As of March 31, 2015, we had no amounts borrowed under the Revolver or the Canadian Revolver, and $200 million of borrowings outstanding under the VLP Revolver. The letters of credit outstanding as of March 31, 2015 expire in 2015 through 2017.

Other Matters Impacting Liquidity and Capital Resources
Stock Purchase Programs
As of March 31, 2015, we have approximately $1.2 billion of our common stock remaining to be purchased under our $3 billion common stock purchase program, but we have no obligation to make purchases under this program. During April 2015, we purchased 1.3 million shares for $76 million under this stock purchase program.

Pension Plan Funding
We plan to contribute approximately $47 million to our pension plans and $20 million to our other postretirement benefit plans during 2015.



41


Environmental Matters
Our operations are subject to extensive environmental regulations by governmental authorities relating to the discharge of materials into the environment, waste management, pollution prevention measures, greenhouse gas emissions, and characteristics and composition of gasolines and distillates.
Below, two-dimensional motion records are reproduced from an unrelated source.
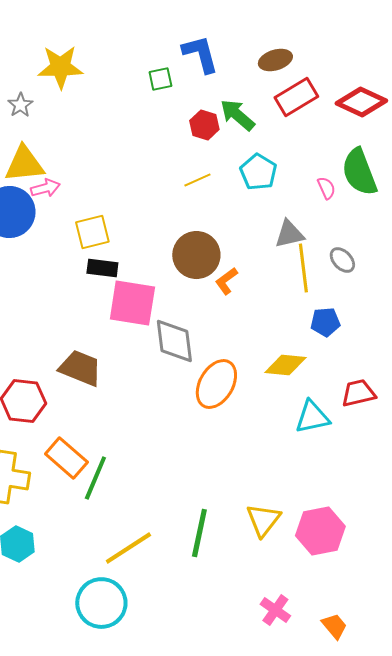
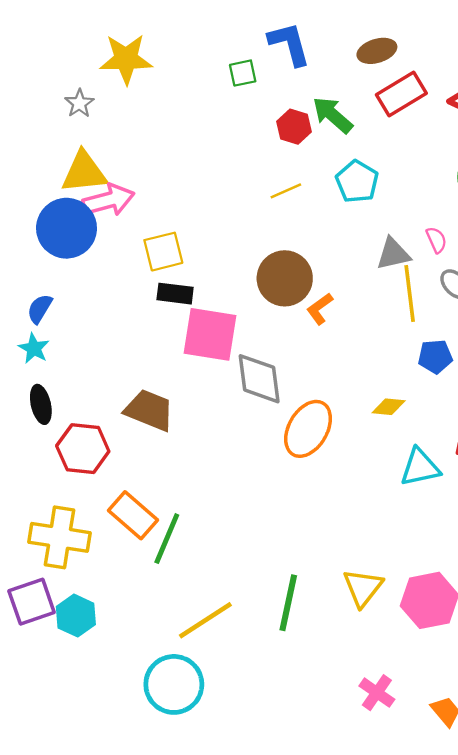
pink arrow: (45, 188) -> (109, 200), size x1.5
pink semicircle: (326, 188) -> (436, 240), moved
yellow diamond: (285, 365) -> (389, 407), size x0.7

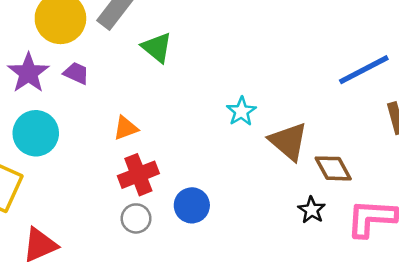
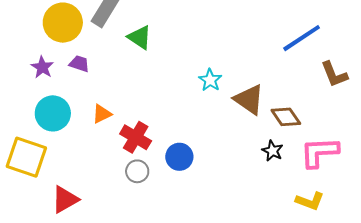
purple star: (28, 73) -> (42, 67), size x0.7
orange triangle: (126, 128) -> (102, 114), moved
red cross: (138, 175) -> (136, 137), turned -32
Because environmental laws and regulations are becoming more complex and stringent and new environmental laws and regulations are continuously being enacted or proposed, the level of future expenditures required for environmental matters could increase in the future as previously discussed above in “OUTLOOK.” In addition, any major upgrades in any of our operating facilities could require material additional expenditures to comply with environmental laws and regulations. See Note 5 of Condensed Notes to Consolidated Financial Statements for a further discussion of our environmental matters.

Tax Matters
The Internal Revenue Service (IRS) has ongoing tax audits related to our U.S. federal tax returns from 2006 through 2011, and we have received Revenue Agent Reports (RARs) in connection with the audits for tax years 2006 through 2009. We are contesting certain tax positions and assertions included in the RARs and continue to make significant progress in resolving certain of these matters with the IRS. During the three months ended March 31, 2015, we settled the audit related to our 2004 and 2005 tax years consistent with the recorded amounts of uncertain tax position liabilities associated with those audits. In addition, we expect to settle our audits for tax years 2006 through 2007 within the next 12 months and we believe they will be settled for amounts that do not exceed the recorded amounts of uncertain tax position liabilities associated with those audits. Total uncertain tax position liabilities did not change significantly during the three months ended March 31, 2015. Should we ultimately settle for amounts consistent with our estimates, we believe that we will have sufficient cash on hand at that time to make such payments.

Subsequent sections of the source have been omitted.